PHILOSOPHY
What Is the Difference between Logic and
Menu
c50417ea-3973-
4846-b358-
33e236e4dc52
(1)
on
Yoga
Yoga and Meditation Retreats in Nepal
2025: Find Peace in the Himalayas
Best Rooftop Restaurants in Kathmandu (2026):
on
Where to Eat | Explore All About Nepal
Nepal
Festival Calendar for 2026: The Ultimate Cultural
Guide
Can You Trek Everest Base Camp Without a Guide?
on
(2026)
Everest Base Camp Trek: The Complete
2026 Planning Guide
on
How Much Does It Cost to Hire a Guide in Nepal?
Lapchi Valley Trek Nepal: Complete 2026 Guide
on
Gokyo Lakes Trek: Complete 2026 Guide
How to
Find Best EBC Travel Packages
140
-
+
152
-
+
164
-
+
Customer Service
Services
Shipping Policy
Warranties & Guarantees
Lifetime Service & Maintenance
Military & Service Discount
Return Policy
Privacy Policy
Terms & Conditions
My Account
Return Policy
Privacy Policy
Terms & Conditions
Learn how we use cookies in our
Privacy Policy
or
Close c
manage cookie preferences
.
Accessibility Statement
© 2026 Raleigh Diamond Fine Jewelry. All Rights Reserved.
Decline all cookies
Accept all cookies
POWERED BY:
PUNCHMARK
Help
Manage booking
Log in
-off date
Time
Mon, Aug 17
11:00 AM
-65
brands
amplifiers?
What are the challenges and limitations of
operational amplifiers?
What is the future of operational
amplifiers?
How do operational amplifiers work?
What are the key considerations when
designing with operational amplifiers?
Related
━━━━
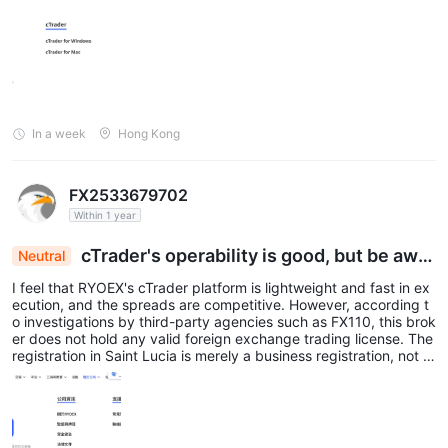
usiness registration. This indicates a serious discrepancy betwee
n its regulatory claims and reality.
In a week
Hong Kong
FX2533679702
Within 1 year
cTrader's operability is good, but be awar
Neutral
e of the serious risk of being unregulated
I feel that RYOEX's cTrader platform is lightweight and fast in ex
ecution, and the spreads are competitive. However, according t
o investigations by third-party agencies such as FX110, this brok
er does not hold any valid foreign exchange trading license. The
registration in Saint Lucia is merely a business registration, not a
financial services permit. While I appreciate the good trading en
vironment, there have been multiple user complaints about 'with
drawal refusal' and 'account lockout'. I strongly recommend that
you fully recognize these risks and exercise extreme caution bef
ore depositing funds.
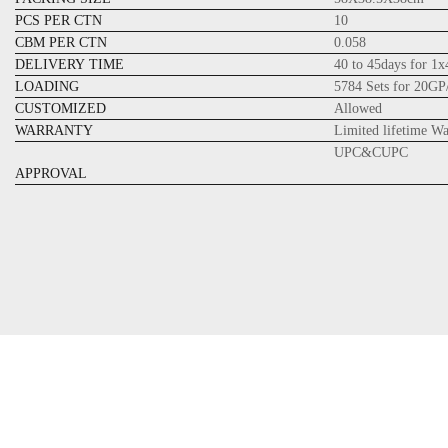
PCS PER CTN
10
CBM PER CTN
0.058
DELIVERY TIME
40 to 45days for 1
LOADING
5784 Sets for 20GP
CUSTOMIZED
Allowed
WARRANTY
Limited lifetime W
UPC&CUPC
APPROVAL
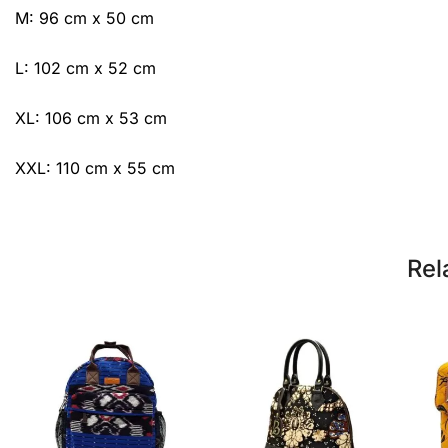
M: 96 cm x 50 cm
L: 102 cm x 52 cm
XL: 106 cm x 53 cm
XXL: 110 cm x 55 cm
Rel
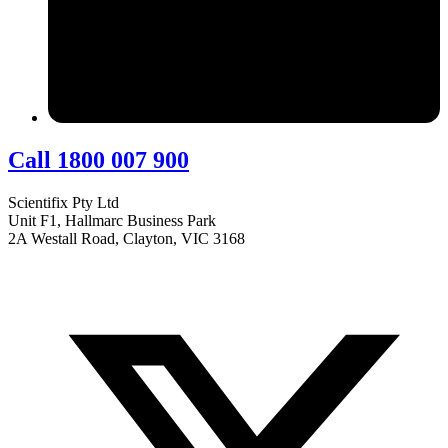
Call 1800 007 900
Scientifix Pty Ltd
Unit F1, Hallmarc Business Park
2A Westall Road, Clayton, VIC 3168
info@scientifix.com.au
━━━━
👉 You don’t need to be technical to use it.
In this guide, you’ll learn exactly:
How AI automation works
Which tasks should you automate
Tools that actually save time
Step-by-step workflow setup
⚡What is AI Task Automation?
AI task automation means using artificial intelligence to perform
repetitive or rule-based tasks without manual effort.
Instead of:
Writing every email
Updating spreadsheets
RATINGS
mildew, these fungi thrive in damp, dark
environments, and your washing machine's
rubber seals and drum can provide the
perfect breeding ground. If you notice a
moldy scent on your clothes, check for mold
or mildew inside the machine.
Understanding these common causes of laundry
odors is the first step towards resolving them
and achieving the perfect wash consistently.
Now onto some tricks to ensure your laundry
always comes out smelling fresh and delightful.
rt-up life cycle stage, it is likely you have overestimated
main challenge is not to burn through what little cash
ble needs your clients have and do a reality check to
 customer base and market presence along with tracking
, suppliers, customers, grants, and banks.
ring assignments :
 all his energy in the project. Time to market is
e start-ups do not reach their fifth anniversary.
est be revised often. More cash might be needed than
━━━━
## How to complete this task
In the records above, everything from the line with "ore depositing funds." down to the line with "Unit F1, Hallmarc Business Park" must be duplicated exactly, both lines kept. Leave no pictures in.

## Reply to the task
ore depositing funds.
PCS PER CTN
10
CBM PER CTN
0.058
DELIVERY TIME
40 to 45days for 1
LOADING
5784 Sets for 20GP
CUSTOMIZED
Allowed
WARRANTY
Limited lifetime W
UPC&CUPC
APPROVAL
M: 96 cm x 50 cm
L: 102 cm x 52 cm
XL: 106 cm x 53 cm
XXL: 110 cm x 55 cm
Rel
Call 1800 007 900
Scientifix Pty Ltd
Unit F1, Hallmarc Business Park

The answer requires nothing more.